## Required action
From the data that follows, copy every line with the string "HVAC".

## Dataset records
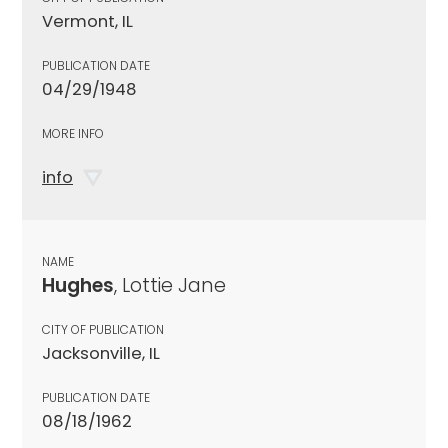
Vermont, IL
PUBLICATION DATE
04/29/1948
MORE INFO
info
NAME
Hughes
, Lottie Jane
CITY OF PUBLICATION
Jacksonville, IL
PUBLICATION DATE
08/18/1962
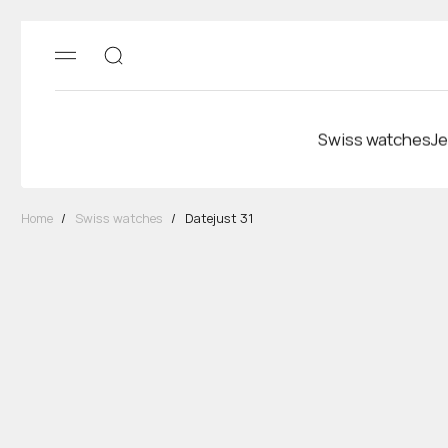
Swiss watches
Je
Home
/
Swiss watches
/
Datejust 31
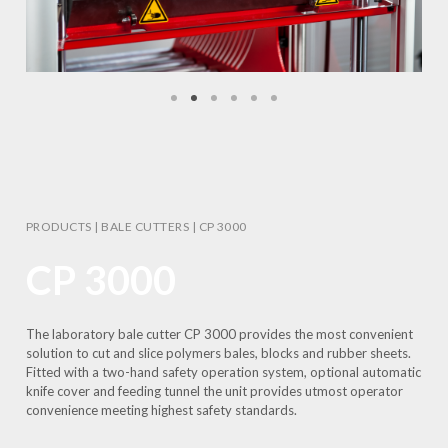
PRODUCTS
|
BALE CUTTERS
|
CP 3000
CP 3000
The laboratory bale cutter CP 3000 provides the most convenient
solution to cut and slice polymers bales, blocks and rubber sheets.
Fitted with a two-hand safety operation system, optional automatic
knife cover and feeding tunnel the unit provides utmost operator
convenience meeting highest safety standards.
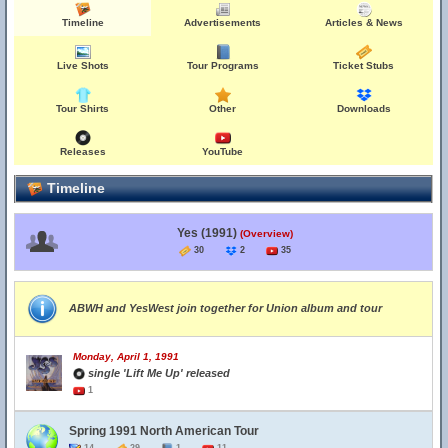
Timeline
Advertisements
Articles & News
Live Shots
Tour Programs
Ticket Stubs
Tour Shirts
Other
Downloads
Releases
YouTube
Timeline
Yes (1991)
(Overview)
30
2
35
ABWH and YesWest join together for Union album and tour
Monday, April 1, 1991
single 'Lift Me Up' released
1
Spring 1991 North American Tour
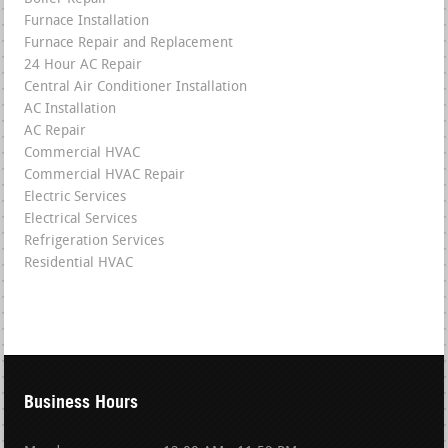
Furnace Installation
Furnace Repair and Replacement
24 Hour AC Repair
Central Air Conditioner Installation
AC Installation
AC Repair
Commercial HVAC
Commercial HVAC Repair
Electric Services
Electrical Services
Refrigeration Services
Residential HVAC
Business Hours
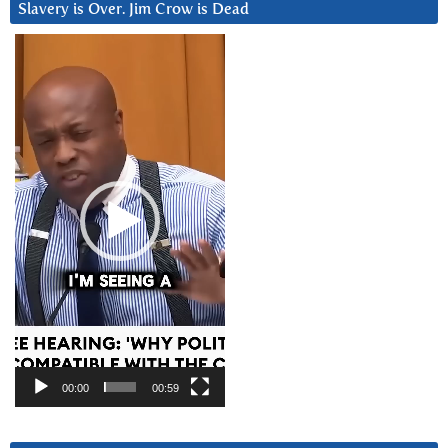
Slavery is Over. Jim Crow is Dead
Video
Player
00:00
00:59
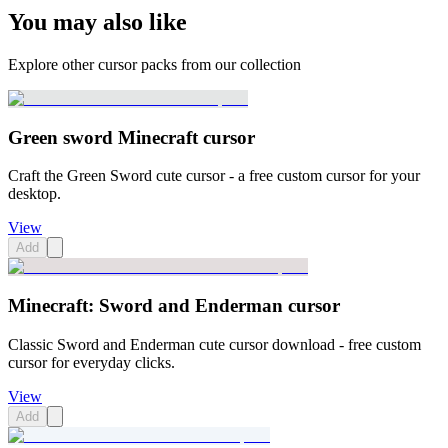
You may also like
Explore other cursor packs from our collection
Green sword Minecraft cursor
Craft the Green Sword cute cursor - a free custom cursor for your
desktop.
View
Add
Minecraft: Sword and Enderman cursor
Classic Sword and Enderman cute cursor download - free custom
cursor for everyday clicks.
View
Add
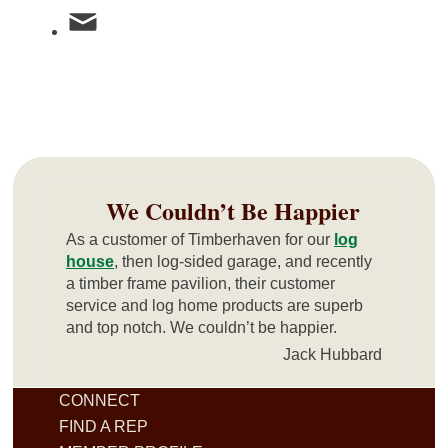
We Couldn’t Be Happier
As a customer of Timberhaven for our
log
house
, then log-sided garage, and recently
a timber frame pavilion, their customer
service and log home products are superb
and top notch. We couldn’t be happier.
Jack Hubbard
CONNECT
FIND A REP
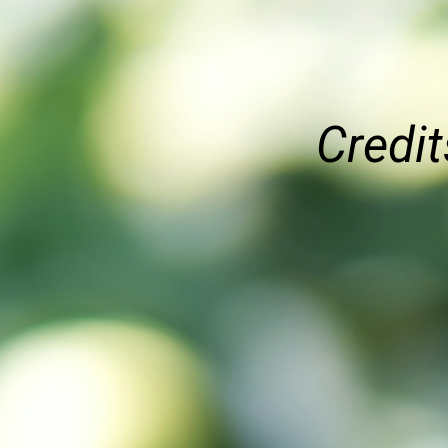
Credit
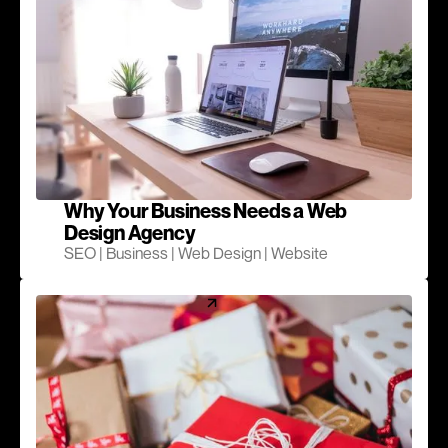
Why Your Business Needs a Web
Design Agency
SEO | Business | Web Design | Website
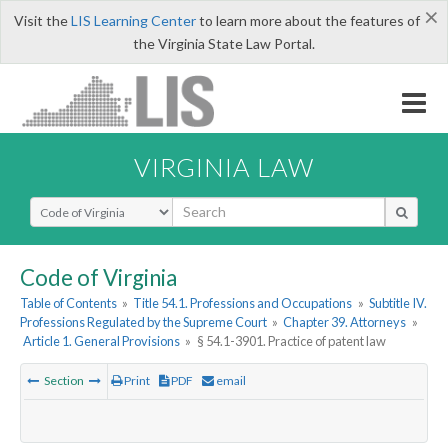
×
Visit the
LIS Learning Center
to learn more about the features of
the Virginia State Law Portal.
VIRGINIA LAW
Select Search Type
Code of Virginia
Table of Contents
»
Title 54.1. Professions and Occupations
»
Subtitle IV.
Professions Regulated by the Supreme Court
»
Chapter 39. Attorneys
»
Article 1. General Provisions
»
§ 54.1-3901. Practice of patent law
Section
Print
PDF
email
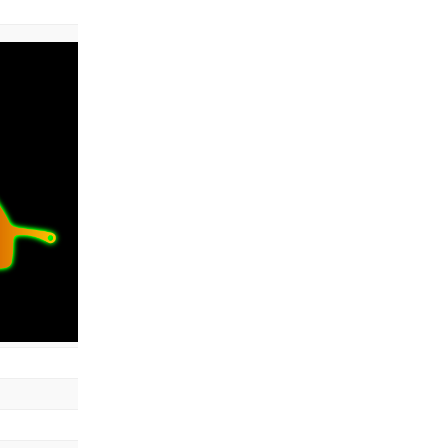
color: #aa00ff00
radius
: 8
samples
: 17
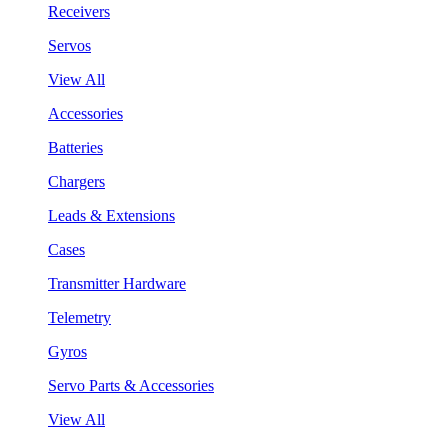
Receivers
Servos
View All
Accessories
Batteries
Chargers
Leads & Extensions
Cases
Transmitter Hardware
Telemetry
Gyros
Servo Parts & Accessories
View All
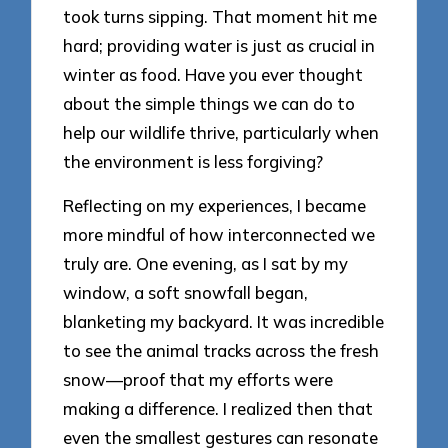
took turns sipping. That moment hit me
hard; providing water is just as crucial in
winter as food. Have you ever thought
about the simple things we can do to
help our wildlife thrive, particularly when
the environment is less forgiving?
Reflecting on my experiences, I became
more mindful of how interconnected we
truly are. One evening, as I sat by my
window, a soft snowfall began,
blanketing my backyard. It was incredible
to see the animal tracks across the fresh
snow—proof that my efforts were
making a difference. I realized then that
even the smallest gestures can resonate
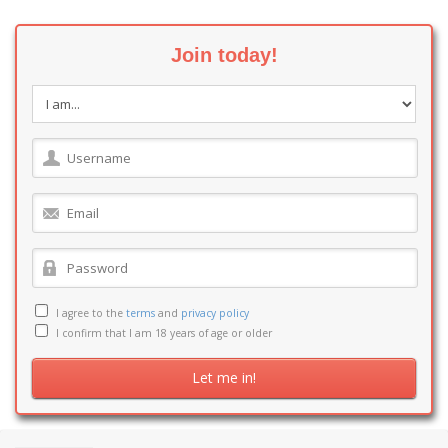
Join today!
I agree to the
terms
and
privacy policy
I confirm that I am 18 years of age or older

## Solution
Commercial HVAC
Commercial HVAC Repair
Residential HVAC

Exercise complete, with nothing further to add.